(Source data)
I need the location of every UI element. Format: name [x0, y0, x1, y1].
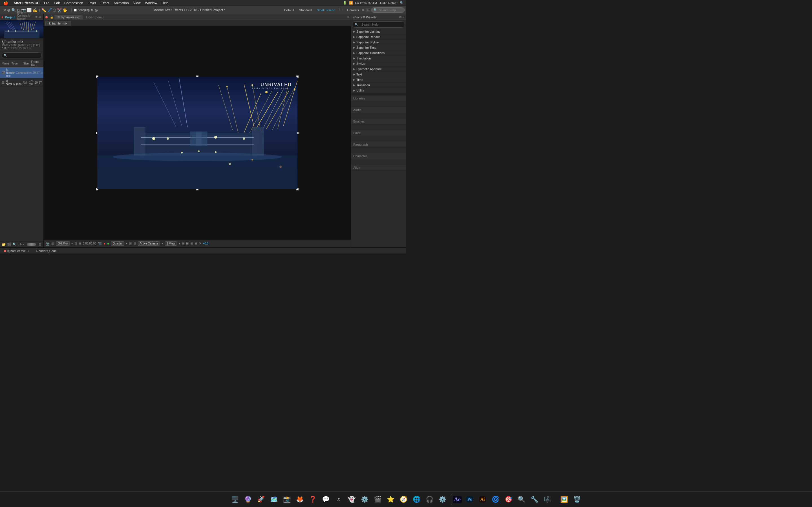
comp-grid-icon[interactable]: ⊟ [186, 242, 189, 245]
lock-icon[interactable]: 🔒 [50, 15, 53, 18]
workspace-expand-icon[interactable]: ≫ [362, 8, 365, 12]
snap-icon-1[interactable]: ⊕ [91, 8, 94, 12]
quality-dropdown-icon[interactable]: ▾ [126, 242, 128, 245]
category-utility[interactable]: ▶ Utility [351, 88, 406, 93]
svg-point-26 [214, 136, 217, 138]
category-sapphire-transitions[interactable]: ▶ Sapphire Transitions [351, 50, 406, 56]
search-icon[interactable]: 🔍 [400, 1, 404, 5]
views-dropdown-icon[interactable]: ▾ [179, 242, 180, 245]
project-search-input[interactable] [7, 53, 40, 57]
effects-search-area[interactable]: 🔍 [351, 20, 406, 29]
wifi-icon: 📶 [349, 1, 353, 5]
layer-label: Layer (none) [84, 15, 106, 19]
window-menu[interactable]: Window [143, 0, 159, 6]
effects-copy-icon[interactable]: ⧉ [399, 15, 402, 19]
comp-file-type: Composition [16, 71, 32, 74]
comp-reset-icon[interactable]: ⟳ [199, 242, 201, 245]
layer-menu[interactable]: Layer [86, 0, 98, 6]
panel-expand-icon[interactable]: ≫ [38, 15, 42, 19]
category-synthetic-aperture[interactable]: ▶ Synthetic Aperture [351, 66, 406, 72]
file-menu[interactable]: File [42, 0, 52, 6]
comp-layout-icon[interactable]: ⊡ [190, 242, 193, 245]
tl-tab-comp[interactable]: kj hamler mix ≡ [1, 249, 33, 253]
comp-camera-icon[interactable]: 📷 [98, 242, 102, 245]
workspace-standard[interactable]: Standard [297, 8, 314, 12]
svg-point-17 [226, 86, 228, 87]
apple-menu[interactable]: 🍎 [0, 1, 11, 5]
quality-selector[interactable]: Quarter [111, 241, 124, 245]
zoom-selector[interactable]: (76.7%) [56, 241, 70, 245]
category-time[interactable]: ▶ Time [351, 77, 406, 82]
workspace-libraries[interactable]: Libraries [345, 8, 361, 12]
category-simulation[interactable]: ▶ Simulation [351, 56, 406, 61]
close-button[interactable] [2, 16, 3, 18]
svg-rect-20 [134, 127, 145, 156]
new-comp-icon[interactable]: 🎬 [7, 242, 11, 246]
tl-tab-render[interactable]: Render Queue [34, 249, 59, 253]
project-tab[interactable]: Project [5, 15, 15, 19]
comp-viewer-icon[interactable]: ⊞ [51, 242, 54, 245]
effects-list: ▶ Sapphire Lighting ▶ Sapphire Render ▶ … [351, 29, 406, 247]
tl-close-dot[interactable] [4, 250, 6, 252]
workspace-small-screen[interactable]: Small Screen [314, 8, 337, 12]
color-depth-bar [27, 243, 36, 245]
category-label: Sapphire Render [356, 35, 380, 39]
svg-point-24 [152, 137, 155, 140]
effect-menu[interactable]: Effect [98, 0, 111, 6]
composition-menu[interactable]: Composition [62, 0, 86, 6]
new-folder-icon[interactable]: 📁 [2, 242, 6, 246]
project-search[interactable]: 🔍 [0, 51, 43, 60]
comp-safe-zones-icon[interactable]: ⊠ [129, 242, 132, 245]
panel-icon[interactable]: ⊞ [366, 8, 370, 12]
timecode-display[interactable]: 0;00;00;00 [83, 242, 96, 245]
category-sapphire-render[interactable]: ▶ Sapphire Render [351, 34, 406, 40]
comp-file-fps: 29.97 [33, 71, 40, 74]
section-paint: Paint [351, 130, 406, 136]
search-help-box[interactable]: 🔍 Search Help [371, 7, 405, 13]
effects-search-input[interactable] [359, 22, 402, 27]
comp-resize-icon[interactable]: ⊡ [74, 242, 77, 245]
category-sapphire-stylize[interactable]: ▶ Sapphire Stylize [351, 40, 406, 45]
help-menu[interactable]: Help [159, 0, 171, 6]
view-menu[interactable]: View [131, 0, 143, 6]
search-bottom-icon[interactable]: 🔍 [12, 242, 17, 246]
project-info: kj hamler mix 1920 x 1080 (480 x 270) (1… [0, 39, 43, 51]
snap-icon-2[interactable]: ◎ [95, 8, 98, 12]
effects-search-icon: 🔍 [355, 23, 358, 26]
category-stylize[interactable]: ▶ Stylize [351, 61, 406, 66]
toolbar-tools[interactable]: ↗ ⊕ 🔍 ⟳ 📷 ⬜ ✍️ T ✏️ 🖊️ ⬡ ✂️ 🖐 [1, 7, 69, 13]
edit-menu[interactable]: Edit [52, 0, 62, 6]
delete-icon[interactable]: 🗑 [38, 242, 42, 246]
category-sapphire-time[interactable]: ▶ Sapphire Time [351, 45, 406, 50]
snapping-label: Snapping [78, 8, 90, 11]
animation-menu[interactable]: Animation [111, 0, 131, 6]
category-label: Text [356, 73, 362, 76]
file-item-video[interactable]: 🎞 kj haml..ix.mp4 AVI 224 MB 29.97 [0, 78, 43, 87]
comp-tab-2[interactable]: kj hamler mix [45, 21, 71, 25]
comp-aspect-icon[interactable]: ⊟ [79, 242, 81, 245]
comp-3d-icon[interactable]: ⊞ [195, 242, 197, 245]
tl-menu-icon[interactable]: ≡ [28, 249, 30, 252]
snapping-toggle[interactable] [74, 9, 77, 11]
category-text[interactable]: ▶ Text [351, 72, 406, 77]
panel-menu-icon[interactable]: ≡ [36, 15, 37, 19]
comp-menu-icon[interactable]: ≡ [347, 15, 349, 18]
time-display: Fri 12:02:37 AM [355, 1, 377, 5]
comp-transparency-icon[interactable]: ⊡ [133, 242, 136, 245]
category-transition[interactable]: ▶ Transition [351, 82, 406, 88]
app-menu[interactable]: After Effects CC [11, 0, 42, 6]
workspace-default[interactable]: Default [282, 8, 296, 12]
file-item-comp[interactable]: 🎬 kj hamler mix Composition 29.97 ⬡ [0, 67, 43, 78]
category-sapphire-lighting[interactable]: ▶ Sapphire Lighting [351, 29, 406, 34]
comp-snapshot-icon[interactable]: 📷 [45, 242, 50, 245]
views-selector[interactable]: 1 View [165, 241, 177, 245]
camera-selector[interactable]: Active Camera [138, 241, 160, 245]
comp-close-btn[interactable] [45, 16, 48, 18]
zoom-dropdown-icon[interactable]: ▾ [71, 242, 73, 245]
effects-menu-icon[interactable]: ≡ [403, 15, 404, 19]
workspace-more-icon[interactable]: ⋮⋮ [338, 8, 344, 12]
camera-dropdown-icon[interactable]: ▾ [161, 242, 163, 245]
comp-main-tab[interactable]: 🎬 kj hamler mix [54, 15, 83, 19]
comp-render-icon[interactable]: ⊞ [182, 242, 185, 245]
svg-point-35 [280, 166, 282, 168]
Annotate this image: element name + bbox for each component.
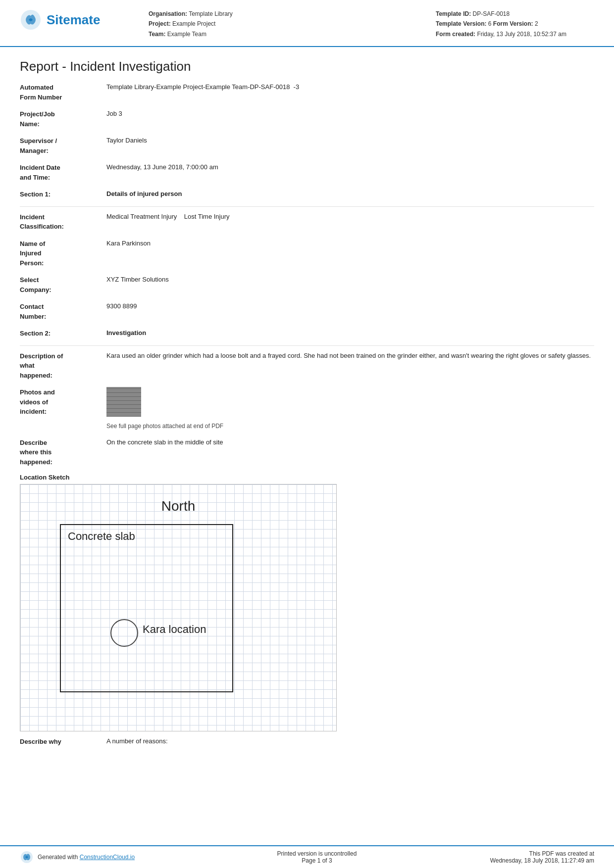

_About this task_.
The reply must hold every line above exactly as written and none of the pictures.

_Result of the exercise_.
I need the location of every UI element. Format: name [x0, y0, x1, y1].
comp-grid-icon[interactable]: ⊟ [186, 242, 189, 245]
lock-icon[interactable]: 🔒 [50, 15, 53, 18]
workspace-expand-icon[interactable]: ≫ [362, 8, 365, 12]
snap-icon-1[interactable]: ⊕ [91, 8, 94, 12]
quality-dropdown-icon[interactable]: ▾ [126, 242, 128, 245]
category-utility[interactable]: ▶ Utility [351, 88, 406, 93]
svg-point-26 [214, 136, 217, 138]
category-sapphire-transitions[interactable]: ▶ Sapphire Transitions [351, 50, 406, 56]
search-icon[interactable]: 🔍 [400, 1, 404, 5]
views-dropdown-icon[interactable]: ▾ [179, 242, 180, 245]
project-search-input[interactable] [7, 53, 40, 57]
effects-search-area[interactable]: 🔍 [351, 20, 406, 29]
wifi-icon: 📶 [349, 1, 353, 5]
layer-label: Layer (none) [84, 15, 106, 19]
window-menu[interactable]: Window [143, 0, 159, 6]
effects-copy-icon[interactable]: ⧉ [399, 15, 402, 19]
comp-file-type: Composition [16, 71, 32, 74]
comp-reset-icon[interactable]: ⟳ [199, 242, 201, 245]
layer-menu[interactable]: Layer [86, 0, 98, 6]
panel-expand-icon[interactable]: ≫ [38, 15, 42, 19]
category-synthetic-aperture[interactable]: ▶ Synthetic Aperture [351, 66, 406, 72]
file-menu[interactable]: File [42, 0, 52, 6]
comp-layout-icon[interactable]: ⊡ [190, 242, 193, 245]
tl-tab-comp[interactable]: kj hamler mix ≡ [1, 249, 33, 253]
comp-camera-icon[interactable]: 📷 [98, 242, 102, 245]
workspace-standard[interactable]: Standard [297, 8, 314, 12]
svg-point-17 [226, 86, 228, 87]
apple-menu[interactable]: 🍎 [0, 1, 11, 5]
quality-selector[interactable]: Quarter [111, 241, 124, 245]
zoom-selector[interactable]: (76.7%) [56, 241, 70, 245]
category-time[interactable]: ▶ Time [351, 77, 406, 82]
workspace-libraries[interactable]: Libraries [345, 8, 361, 12]
category-simulation[interactable]: ▶ Simulation [351, 56, 406, 61]
close-button[interactable] [2, 16, 3, 18]
svg-rect-20 [134, 127, 145, 156]
new-comp-icon[interactable]: 🎬 [7, 242, 11, 246]
tl-tab-render[interactable]: Render Queue [34, 249, 59, 253]
project-tab[interactable]: Project [5, 15, 15, 19]
comp-viewer-icon[interactable]: ⊞ [51, 242, 54, 245]
effects-list: ▶ Sapphire Lighting ▶ Sapphire Render ▶ … [351, 29, 406, 247]
tl-close-dot[interactable] [4, 250, 6, 252]
workspace-small-screen[interactable]: Small Screen [314, 8, 337, 12]
color-depth-bar [27, 243, 36, 245]
category-label: Sapphire Render [356, 35, 380, 39]
svg-point-24 [152, 137, 155, 140]
effect-menu[interactable]: Effect [98, 0, 111, 6]
composition-menu[interactable]: Composition [62, 0, 86, 6]
new-folder-icon[interactable]: 📁 [2, 242, 6, 246]
project-search[interactable]: 🔍 [0, 51, 43, 60]
comp-safe-zones-icon[interactable]: ⊠ [129, 242, 132, 245]
panel-icon[interactable]: ⊞ [366, 8, 370, 12]
timecode-display[interactable]: 0;00;00;00 [83, 242, 96, 245]
category-sapphire-render[interactable]: ▶ Sapphire Render [351, 34, 406, 40]
comp-file-fps: 29.97 [33, 71, 40, 74]
section-paint: Paint [351, 130, 406, 136]
search-help-box[interactable]: 🔍 Search Help [371, 7, 405, 13]
effects-search-input[interactable] [359, 22, 402, 27]
comp-resize-icon[interactable]: ⊡ [74, 242, 77, 245]
category-sapphire-stylize[interactable]: ▶ Sapphire Stylize [351, 40, 406, 45]
help-menu[interactable]: Help [159, 0, 171, 6]
view-menu[interactable]: View [131, 0, 143, 6]
search-bottom-icon[interactable]: 🔍 [12, 242, 17, 246]
project-info: kj hamler mix 1920 x 1080 (480 x 270) (1… [0, 39, 43, 51]
snap-icon-2[interactable]: ◎ [95, 8, 98, 12]
effects-search-icon: 🔍 [355, 23, 358, 26]
category-stylize[interactable]: ▶ Stylize [351, 61, 406, 66]
toolbar-tools[interactable]: ↗ ⊕ 🔍 ⟳ 📷 ⬜ ✍️ T ✏️ 🖊️ ⬡ ✂️ 🖐 [1, 7, 69, 13]
edit-menu[interactable]: Edit [52, 0, 62, 6]
delete-icon[interactable]: 🗑 [38, 242, 42, 246]
category-sapphire-time[interactable]: ▶ Sapphire Time [351, 45, 406, 50]
snapping-label: Snapping [78, 8, 90, 11]
animation-menu[interactable]: Animation [111, 0, 131, 6]
category-label: Text [356, 73, 362, 76]
file-item-video[interactable]: 🎞 kj haml..ix.mp4 AVI 224 MB 29.97 [0, 78, 43, 87]
comp-tab-2[interactable]: kj hamler mix [45, 21, 71, 25]
comp-aspect-icon[interactable]: ⊟ [79, 242, 81, 245]
comp-3d-icon[interactable]: ⊞ [195, 242, 197, 245]
tl-menu-icon[interactable]: ≡ [28, 249, 30, 252]
snapping-toggle[interactable] [74, 9, 77, 11]
category-text[interactable]: ▶ Text [351, 72, 406, 77]
panel-menu-icon[interactable]: ≡ [36, 15, 37, 19]
comp-menu-icon[interactable]: ≡ [347, 15, 349, 18]
time-display: Fri 12:02:37 AM [355, 1, 377, 5]
comp-transparency-icon[interactable]: ⊡ [133, 242, 136, 245]
category-transition[interactable]: ▶ Transition [351, 82, 406, 88]
app-menu[interactable]: After Effects CC [11, 0, 42, 6]
workspace-default[interactable]: Default [282, 8, 296, 12]
file-item-comp[interactable]: 🎬 kj hamler mix Composition 29.97 ⬡ [0, 67, 43, 78]
category-sapphire-lighting[interactable]: ▶ Sapphire Lighting [351, 29, 406, 34]
comp-snapshot-icon[interactable]: 📷 [45, 242, 50, 245]
views-selector[interactable]: 1 View [165, 241, 177, 245]
camera-selector[interactable]: Active Camera [138, 241, 160, 245]
comp-close-btn[interactable] [45, 16, 48, 18]
zoom-dropdown-icon[interactable]: ▾ [71, 242, 73, 245]
effects-menu-icon[interactable]: ≡ [403, 15, 404, 19]
workspace-more-icon[interactable]: ⋮⋮ [338, 8, 344, 12]
camera-dropdown-icon[interactable]: ▾ [161, 242, 163, 245]
comp-main-tab[interactable]: 🎬 kj hamler mix [54, 15, 83, 19]
comp-render-icon[interactable]: ⊞ [182, 242, 185, 245]
svg-point-35 [280, 166, 282, 168]
Annotate this image: element name + bbox for each component.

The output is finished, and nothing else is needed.